Выбрать главу

– Мне очень жаль, что ты не знакома с твоей удивительной бабушкой. Мы с ней когда-то в старые времена были близкими подругами.

– Да? А, значит и вы из зажиточных крестьян?

«О Боже, даже это придумали!»

– Ну да, и я из таких буду, – а что еще оставалось сказать графине Маргарите? Если ее родители придумали и вдолбили в головы своим детям такие небылицы, то и ей невольно придется следовать этой версии.

– А, вот еще, чуть не забыла, это вам письмо от моей мамы и деньги на мое проживание у вас. Возьмите, пожалуйста.

– Спасибо деточка. Письмо твоей мамы я обязательно позже почитаю, а вот денег, мне кажется, твои родители слишком много передали, – держа в руке внушительную пачку банкнот, говорила Заславская. Сама она жила очень скромно, не как до революции, на свою небольшую пенсию, и таких сумм давно уже не видела.

– Что вы, не волнуйтесь! Деньги для моего отца не проблема, как только эти закончатся, он нам еще пришлет. Папа много работает и хорошо зарабатывает, да и мама свой кусок хлеба имеет.

– Ты знаешь, я очень рада, что твоя мама преподает. Это очень нужное и благородное дело, – искренне радовалась за дочь своей подруги Заславская.

– Да, для нашей мамочки очень важно каждый день ходить на работу и быть среди людей, она совершенно не создана для домашней работы. Хотя странно, я читала в учебнике по истории, что быт крестьянских семей при царе был очень тяжелым, по идее, она должна была быть привычной к такому образу жизни. Но нет, у них даже раньше с отцом небольшие споры из-за ее работы возникали. Он одно время настаивал, чтобы мама бросила работу. Помню, однажды мама очень рассердилась на него и несколько дней с ним не разговаривала. А потом папа смирился и больше этого вопроса не поднимал.

– А кто же тогда у вас дома все моет и готовит? – поинтересовалась Анна Петровна.

– Домработница Клава. Очень хорошая женщина. Нас Димкой вырастила.

«Какой, все-таки, Василий молодец! Сдержал данное теще слово. Не стал Александру подминать под себя и делать из нее рабоче-крестьянскую жену. Благородно поступил, ничего не скажешь!» Графиня Заславская из ранее приходивших писем из Ниццы была немного в курсе дел в семье Савулиди.

– Хорошо девочка, давай, раздевайся, располагайся, как тебе удобно, и иди мыть руки, я буду тебя кормить. Вот твоя комната, – Анна Петровна распахнула дверь в небольшую, но очень уютную и светлую комнату. – Она тебе нравиться?

– Очень! И вид чудный из окна на пруды! Только вы не беспокойтесь, дорогая Анна Петровна, я вас долго обременять не стану: вот поступлю в пединститут и сразу же съеду в общежитие.

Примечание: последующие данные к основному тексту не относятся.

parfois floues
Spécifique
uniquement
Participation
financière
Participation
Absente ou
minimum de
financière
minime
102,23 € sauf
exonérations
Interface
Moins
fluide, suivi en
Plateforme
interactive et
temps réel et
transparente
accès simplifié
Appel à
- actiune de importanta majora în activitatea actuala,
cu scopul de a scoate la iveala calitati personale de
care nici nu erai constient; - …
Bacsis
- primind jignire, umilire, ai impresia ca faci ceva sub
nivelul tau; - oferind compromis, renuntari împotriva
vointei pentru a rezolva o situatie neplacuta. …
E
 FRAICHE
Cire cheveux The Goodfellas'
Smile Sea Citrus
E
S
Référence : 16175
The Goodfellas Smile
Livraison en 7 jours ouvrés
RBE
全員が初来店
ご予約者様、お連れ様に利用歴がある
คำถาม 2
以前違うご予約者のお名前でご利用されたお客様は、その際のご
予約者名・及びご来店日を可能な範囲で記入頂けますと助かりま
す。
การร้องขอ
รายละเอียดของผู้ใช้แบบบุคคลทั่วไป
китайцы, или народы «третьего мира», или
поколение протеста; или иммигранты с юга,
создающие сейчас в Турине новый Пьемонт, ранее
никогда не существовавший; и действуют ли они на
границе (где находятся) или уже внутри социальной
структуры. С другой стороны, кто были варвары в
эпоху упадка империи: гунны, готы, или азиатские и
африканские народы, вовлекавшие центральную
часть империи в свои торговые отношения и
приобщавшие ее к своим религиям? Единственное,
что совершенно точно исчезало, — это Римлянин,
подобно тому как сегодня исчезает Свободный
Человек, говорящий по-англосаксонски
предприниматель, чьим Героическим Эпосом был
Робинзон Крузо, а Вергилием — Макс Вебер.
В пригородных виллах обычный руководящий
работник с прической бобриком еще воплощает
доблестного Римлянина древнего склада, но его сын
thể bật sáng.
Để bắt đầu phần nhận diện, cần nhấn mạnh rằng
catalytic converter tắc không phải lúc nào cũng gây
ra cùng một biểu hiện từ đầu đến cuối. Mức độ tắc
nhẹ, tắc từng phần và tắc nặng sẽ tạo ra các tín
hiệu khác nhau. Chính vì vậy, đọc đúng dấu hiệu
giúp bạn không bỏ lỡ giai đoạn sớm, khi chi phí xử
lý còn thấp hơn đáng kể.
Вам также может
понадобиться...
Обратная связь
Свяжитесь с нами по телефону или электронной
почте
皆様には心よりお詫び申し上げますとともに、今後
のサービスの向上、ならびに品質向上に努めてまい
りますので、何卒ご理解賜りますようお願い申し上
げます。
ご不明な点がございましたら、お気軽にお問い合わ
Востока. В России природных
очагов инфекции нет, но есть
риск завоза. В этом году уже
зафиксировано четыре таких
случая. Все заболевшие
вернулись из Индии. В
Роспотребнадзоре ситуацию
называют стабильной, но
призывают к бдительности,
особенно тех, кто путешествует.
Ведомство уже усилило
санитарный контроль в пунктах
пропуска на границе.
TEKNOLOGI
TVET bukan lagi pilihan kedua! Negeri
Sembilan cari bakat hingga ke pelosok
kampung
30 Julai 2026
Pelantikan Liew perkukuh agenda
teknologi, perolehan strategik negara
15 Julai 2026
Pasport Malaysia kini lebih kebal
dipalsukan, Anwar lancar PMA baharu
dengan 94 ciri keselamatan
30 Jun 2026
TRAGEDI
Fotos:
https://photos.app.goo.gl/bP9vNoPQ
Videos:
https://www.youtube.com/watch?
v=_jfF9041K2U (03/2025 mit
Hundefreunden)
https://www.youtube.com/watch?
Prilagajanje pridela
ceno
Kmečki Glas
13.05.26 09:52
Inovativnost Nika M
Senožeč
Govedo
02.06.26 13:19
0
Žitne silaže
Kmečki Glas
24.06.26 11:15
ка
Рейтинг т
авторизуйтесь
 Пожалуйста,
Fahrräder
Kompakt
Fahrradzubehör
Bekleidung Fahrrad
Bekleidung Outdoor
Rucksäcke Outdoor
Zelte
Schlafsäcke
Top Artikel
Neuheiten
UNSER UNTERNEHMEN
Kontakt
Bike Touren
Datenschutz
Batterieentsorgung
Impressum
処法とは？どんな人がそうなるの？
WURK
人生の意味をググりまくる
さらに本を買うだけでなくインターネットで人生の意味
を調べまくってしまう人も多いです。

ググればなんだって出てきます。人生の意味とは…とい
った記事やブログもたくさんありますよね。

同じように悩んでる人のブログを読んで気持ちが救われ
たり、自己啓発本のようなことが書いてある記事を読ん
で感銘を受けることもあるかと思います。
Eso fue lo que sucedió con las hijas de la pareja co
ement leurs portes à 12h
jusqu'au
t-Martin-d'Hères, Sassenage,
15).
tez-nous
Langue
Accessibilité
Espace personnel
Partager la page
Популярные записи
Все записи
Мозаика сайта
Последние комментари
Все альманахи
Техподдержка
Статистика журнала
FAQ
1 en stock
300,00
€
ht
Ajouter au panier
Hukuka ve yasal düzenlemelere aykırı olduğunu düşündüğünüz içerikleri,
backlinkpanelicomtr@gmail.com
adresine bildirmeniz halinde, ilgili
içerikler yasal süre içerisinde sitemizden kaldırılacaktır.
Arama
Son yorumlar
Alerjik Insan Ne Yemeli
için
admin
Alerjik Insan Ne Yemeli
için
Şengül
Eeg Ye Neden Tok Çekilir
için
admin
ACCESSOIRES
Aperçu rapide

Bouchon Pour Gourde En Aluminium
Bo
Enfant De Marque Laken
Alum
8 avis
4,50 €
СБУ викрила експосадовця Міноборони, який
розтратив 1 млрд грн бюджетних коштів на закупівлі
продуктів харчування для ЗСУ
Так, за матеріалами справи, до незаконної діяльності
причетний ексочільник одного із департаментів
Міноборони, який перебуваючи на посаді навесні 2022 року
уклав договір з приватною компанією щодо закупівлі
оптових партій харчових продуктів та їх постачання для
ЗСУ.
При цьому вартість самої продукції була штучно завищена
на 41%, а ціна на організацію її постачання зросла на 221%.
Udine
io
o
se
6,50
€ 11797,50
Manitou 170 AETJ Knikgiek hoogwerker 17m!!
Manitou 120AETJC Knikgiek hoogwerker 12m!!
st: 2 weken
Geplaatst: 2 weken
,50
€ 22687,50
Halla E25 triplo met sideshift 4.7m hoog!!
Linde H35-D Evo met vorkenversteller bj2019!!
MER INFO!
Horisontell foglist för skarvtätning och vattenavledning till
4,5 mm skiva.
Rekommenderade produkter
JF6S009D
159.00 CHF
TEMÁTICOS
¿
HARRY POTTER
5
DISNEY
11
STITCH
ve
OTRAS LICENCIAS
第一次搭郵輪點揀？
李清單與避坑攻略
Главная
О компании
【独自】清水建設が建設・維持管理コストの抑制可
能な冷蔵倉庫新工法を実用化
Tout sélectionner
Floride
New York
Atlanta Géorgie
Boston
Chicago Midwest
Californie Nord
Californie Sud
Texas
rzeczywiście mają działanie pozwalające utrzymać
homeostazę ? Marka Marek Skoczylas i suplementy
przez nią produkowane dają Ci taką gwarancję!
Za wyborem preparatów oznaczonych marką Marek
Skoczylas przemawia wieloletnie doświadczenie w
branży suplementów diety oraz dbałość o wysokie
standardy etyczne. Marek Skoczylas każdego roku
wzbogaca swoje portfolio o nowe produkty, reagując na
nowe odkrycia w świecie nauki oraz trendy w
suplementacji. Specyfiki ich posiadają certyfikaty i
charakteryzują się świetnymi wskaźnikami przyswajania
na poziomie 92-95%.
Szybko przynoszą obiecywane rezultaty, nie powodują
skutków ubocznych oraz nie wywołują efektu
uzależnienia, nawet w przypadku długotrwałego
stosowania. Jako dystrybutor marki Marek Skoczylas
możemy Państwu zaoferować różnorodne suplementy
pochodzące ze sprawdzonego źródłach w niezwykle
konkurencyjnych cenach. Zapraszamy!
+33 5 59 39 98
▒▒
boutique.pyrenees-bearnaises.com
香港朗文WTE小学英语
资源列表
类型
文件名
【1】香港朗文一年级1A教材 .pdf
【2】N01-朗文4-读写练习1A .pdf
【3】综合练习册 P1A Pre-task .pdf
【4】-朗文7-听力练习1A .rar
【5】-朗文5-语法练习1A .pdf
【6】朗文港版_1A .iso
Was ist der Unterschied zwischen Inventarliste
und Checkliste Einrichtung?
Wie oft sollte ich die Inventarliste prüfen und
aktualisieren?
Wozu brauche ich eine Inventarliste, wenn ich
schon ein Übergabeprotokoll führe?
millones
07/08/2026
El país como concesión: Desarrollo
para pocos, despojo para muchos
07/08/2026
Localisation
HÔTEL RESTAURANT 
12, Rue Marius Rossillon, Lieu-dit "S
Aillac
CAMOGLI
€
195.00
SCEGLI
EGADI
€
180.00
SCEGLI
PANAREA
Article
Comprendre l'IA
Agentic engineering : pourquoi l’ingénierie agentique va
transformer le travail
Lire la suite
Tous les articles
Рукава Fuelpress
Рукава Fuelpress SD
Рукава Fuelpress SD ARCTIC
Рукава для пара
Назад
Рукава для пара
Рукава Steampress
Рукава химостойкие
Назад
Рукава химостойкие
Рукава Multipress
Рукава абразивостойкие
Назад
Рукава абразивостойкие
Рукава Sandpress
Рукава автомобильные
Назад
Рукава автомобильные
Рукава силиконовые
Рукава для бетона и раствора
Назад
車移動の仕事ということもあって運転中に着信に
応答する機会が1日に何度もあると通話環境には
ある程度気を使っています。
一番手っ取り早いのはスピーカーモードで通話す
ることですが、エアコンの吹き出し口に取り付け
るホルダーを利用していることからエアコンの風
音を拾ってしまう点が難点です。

– Куда??! – в ужасе переспросила графиня. – Даже не произноси при мне это ужасное слово! Общежитие не место для хорошо воспитанных (и тут она опять чуть не обмолвилась – благородных…) и из приличных семей девушек! Я уже говорила твоим родителям, что ты можешь оставаться у меня, сколько пожелаешь. К сожалению, я уже много лет живу одна и буду только рада, если ты своим молодым присутствием скрасишь мое старческое одиночество.

– Что вы, Анна Петровна, какая вы старая! Я таких красивых и с такими благородными лицами женщин только на портретах известных художников и видела, – Марго сказала правду, а не так, ради красного словца. Лицо княгини Заславской еще сохранило яркие следы былой красоты.

– Спасибо тебе, девочка моя, за комплимент, ну иди, переодевайся и – к столу!

– А после обеда мы можем пойти прогуляться по городу? Мне так не терпится посмотреть Москву! – уже из ванной спросила Марго.

– Конечно, дорогая, тут всего два шага до улицы Горького.

Было начало московского лета. Уже начала отцветать сирень, но зацветала черёмуха и посаженные еще с 30-х годов тополя роняли тут и там свой белый пух.

Пожилая дама и молоденькая девушка, не спеша, прогуливались по центральной улице города. С интересом разглядывая проходящих мимо нее людей, Марго к своей радости заметила, что одета она была не хуже местных модниц, а даже и лучше некоторых из них. На девушке красовались модные по тем временам лодочки на каблуках из настоящей кожи, в то время как у многих москвичек на ногах были всего лишь туфли на рифленой каучуковой подошве, и платье из чистого шелка цвета бирюзы. В то время улица Горького просто пестрела летними женскими платьями из ситца и штапеля в крупные цветы, в полоску, в клетку и даже в горошек с широкими юбками и юбками плиссе. И от этого многоцветья проходящие мимо молодые люди не знали, на какой именно девушке задержать им свой восхищенный мужской взгляд.